By Rachel S. Karas
Local and state environmental activists joined around 150 area residents at Hood College on Nov. 18 to protest natural gas projects in Frederick County and on the Eastern Shore.
The Chesapeake Climate Action Network, a grassroots nonprofit organization working against global warming in Maryland, Virginia and Washington, visited the school with one message in mind: “Clean energy, not Cove Point.”
The group traveled to nine cities across Maryland to oppose Virginia-based Dominion Resources’ plan to build a liquefied natural gas export facility on the Chesapeake Bay. They claim the Cove Point project is tied to a Dominion subsidiary project to build a gas compressor station in Myersville, which could feed gas to Cove Point to be shipped overseas.
CCAN director Mike Tidwell led the discussion with a presentation on hydraulic fracturing, or fracking, a technique that shoots water, sand and chemicals at high pressure to clear old wells or crack rock formations to free oil. He said the process is substantially more harmful to humans and the environment than Dominion purports.
A panel of activists, including Tidwell, Myersville Citizens for a Rural Community vice president Ann Nau, Paul Roberts of the Governor’s Marcellus Shale Advisory Commission and Dan Andrews of the Sierra Club’s Catoctin Group, then addressed the Myersville project and other audience questions.
Dominion spokesperson Dan Donovan said in an email that the two projects are not related, and that the natural gas compressor station is part of another, separate project of Dominion Transmission Inc. and is not moving gas to Cove Point.
“It is needed to move additional supplies of natural gas to two customers, Washington Gas Light (Frederick Gas) and Baltimore Gas & Electric,” Donovan wrote.
Nau said his response is a deception showing only part of the compressor station’s purpose.
“Of course they are (related),” Nau said. “The amount of capacity needed to supply those two is far less than what a 16,000-horsepower facility supplies.”
Panelists said that gas not sent to Frederick Gas and Baltimore Gas and Electric will be piped to Cove Point. It’s easier for them to push the project through the approval process if they claim they’re separate for now, Nau said.
Donovan also said in the email that any new air emissions will be in compliance with clean air regulations.

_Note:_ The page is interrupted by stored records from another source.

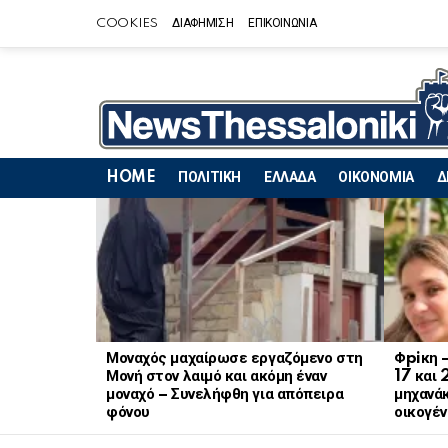
COOKIES
ΔΙΑΦΗΜΙΣΗ
ΕΠΙΚΟΙΝΩΝΙΑ
HOME
ΠΟΛΙΤΙΚΗ
ΕΛΛΑΔΑ
ΟΙΚΟΝΟΜΙΑ
Δ
LATEST
STORIES
Μοναχός μαχαίρωσε εργαζόμενο στη
Φpiκη 
Μονή στον λαιμό και ακόμη έναν
17 και 
μοναχό – Συνελήφθη για απόπειρα
μηχανάκ
φόνου
οικογέν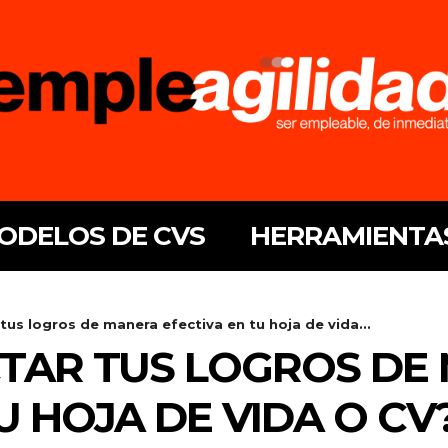
ODELOS DE CVS
HERRAMIENTA
us logros de manera efectiva en tu hoja de vida...
TAR TUS LOGROS DE
U HOJA DE VIDA O CV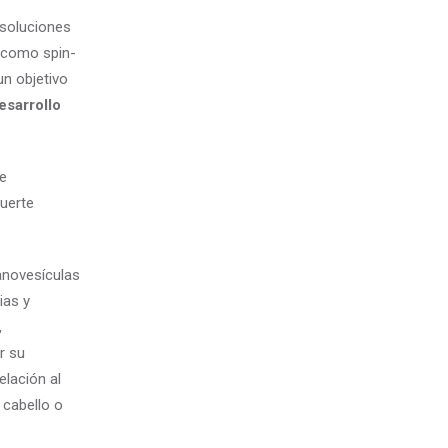
 soluciones
 como spin-
un objetivo
esarrollo
de
fuerte
nanovesículas
ias y
,
r su
elación al
 cabello o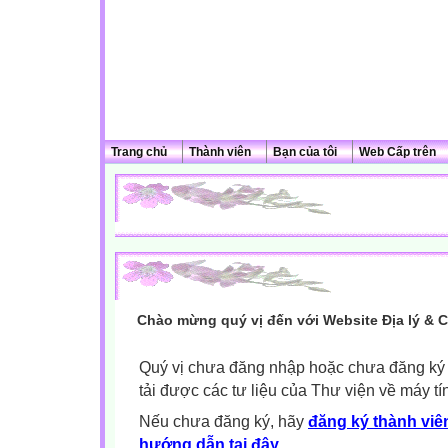
Trang chủ
Thành viên
Bạn của tôi
Web Cấp trên
Chào mừng quý vị đến với Website Địa lý & 
Quý vị chưa đăng nhập hoặc chưa đăng ký l
tải được các tư liệu của Thư viện về máy tí
Nếu chưa đăng ký, hãy
đăng ký thành viên
hướng dẫn tại đây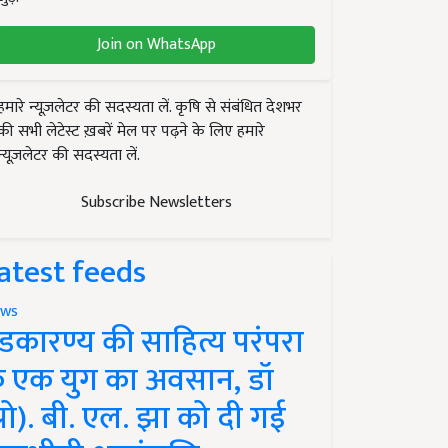
Join on WhatsApp
हमारे न्यूज़लेटर की सदस्यता लें. कृषि से संबंधित देशभर
की सभी लेटेस्ट ख़बरें मेल पर पढ़ने के लिए हमारे
न्यूज़लेटर की सदस्यता लें.
Subscribe Newsletters
atest feeds
ws
ंडकारण्य की साहित्य परंपरा
े एक युग का अवसान, डॉ
प्रो). बी. एल. झा को दी गई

“Two natural gas-fired, highly efficient turbines will be built on-site to drive the main refrigerant compressors that are needed to cool the natural gas,” he wrote. “These turbines will be similar in size to others that are being built in Maryland and must meet the same environmental regulations.”
Tidwell said that means the company will buy emissions credits elsewhere to offset the pollution, while the health impact will fall entirely on Calvert County citizens.

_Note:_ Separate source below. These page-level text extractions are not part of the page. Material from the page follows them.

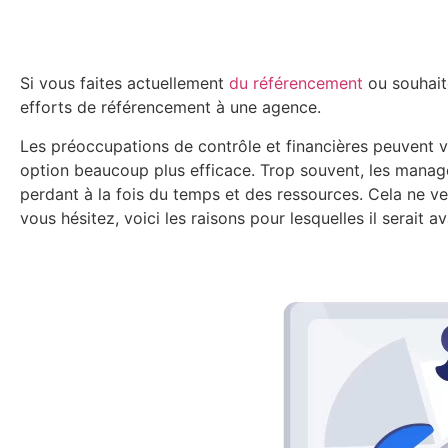
Si vous faites actuellement
du référencement
ou souhaite
efforts de référencement à une agence.
Les préoccupations de contrôle et financières peuvent vo
option beaucoup plus efficace. Trop souvent, les manage
perdant à la fois du temps et des ressources. Cela ne ve
vous hésitez, voici les raisons pour lesquelles il serait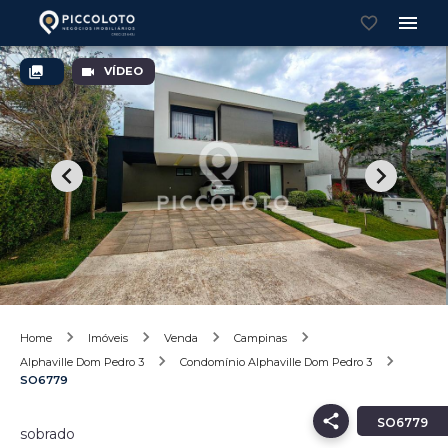
VÍDEO
Home
Imóveis
Venda
Campinas
Alphaville Dom Pedro 3
Condomínio Alphaville Dom Pedro 3
SO6779
SO6779
sobrado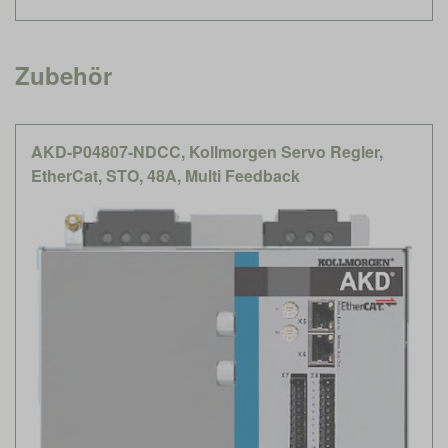
Zubehör
AKD-P04807-NDCC, Kollmorgen Servo Regler,
EtherCat, STO, 48A, Multi Feedback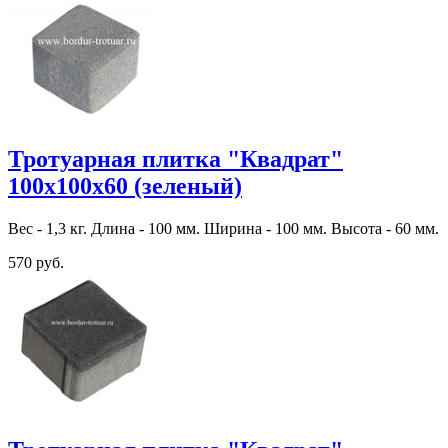
Тротуарная плитка "Квадрат"
100х100х60 (зеленый)
Вес - 1,3 кг. Длина - 100 мм. Ширина - 100 мм. Высота - 60 мм.
570 руб.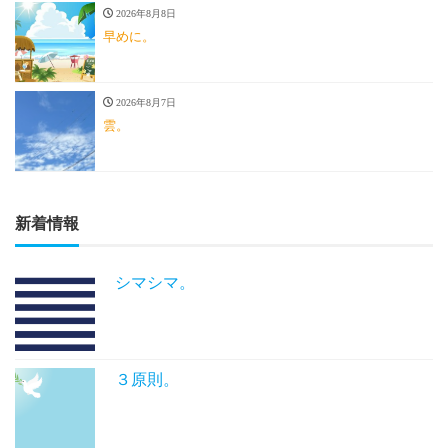
2026年8月8日
早めに。
2026年8月7日
雲。
新着情報
シマシマ。
３原則。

He urged the audience to write to state and federal representatives about the issue. Tidwell would like to see Maryland derive 40 percent of its energy from renewable sources by 2025, double the state’s current goal.

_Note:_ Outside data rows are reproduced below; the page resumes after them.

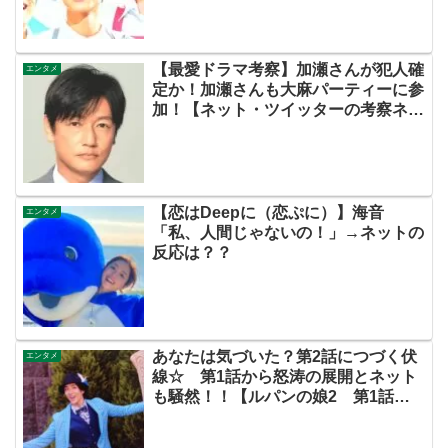
【最愛ドラマ考察】加瀬さんが犯人確
エンタメ
定か！加瀬さんも大麻パーティーに参
加！【ネット・ツイッターの考察ネタ
バレ伏線感想評価あらすじ犯人評判批
判キャスト脚本原作黒幕まとめ・加瀬
賢一郎・左利き】
【恋はDeepに（恋ぷに）】海音
エンタメ
「私、人間じゃないの！」→ネットの
反応は？？
あなたは気づいた？第2話につづく伏
エンタメ
線☆ 第1話から怒涛の展開とネット
も騒然！！【ルパンの娘2 第1話見
どころ】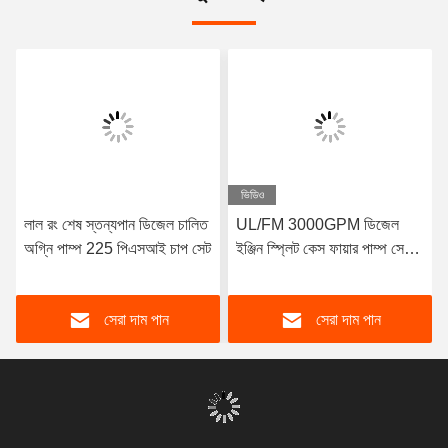
ভিডিও
লাল রং শেষ স্তন্যপান ডিজেল চালিত
UL/FM 3000GPM ডিজেল
অগ্নি পাম্প 225 পিএসআই চাপ সেট
ইঞ্জিন স্প্লিট কেস ফায়ার পাম্প সেট |
NFPA20 প্রত্যয়িত
সেরা দাম পান
সেরা দাম পান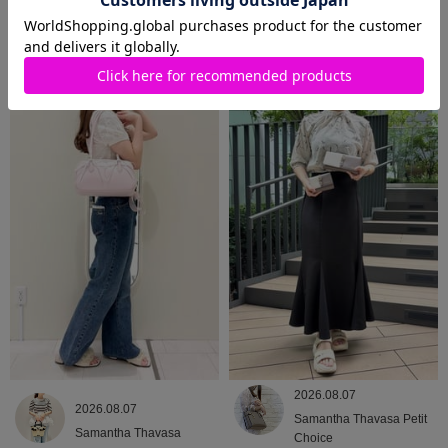
2026.08.09
2026.08.08
Samantha Thavasa
Samantha Thavasa
2026.08.07
2026.08.07
Samantha Thavasa Petit
Samantha Thavasa
Choice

The Myersville citizens’ group filed a brief in the U.S. court of appeals for the D.C. circuit on Nov. 13 alleging that the Federal Energy Regulatory Commission’s approval of the compressor station was illegal and will endanger residents.
“It would be nice if the certificate (of approval) was null and void and sent back to FERC,” said Ted Cady, of MCRC. “FERC is a completely broken agency with no oversight.”
Other Myersville residents aren’t optimistic.
“I feel like everything is stacked against the people,” said Tammy Mangan. “There’s no common sense, no searching for the facts … . It’s a system set up in favor of industry.”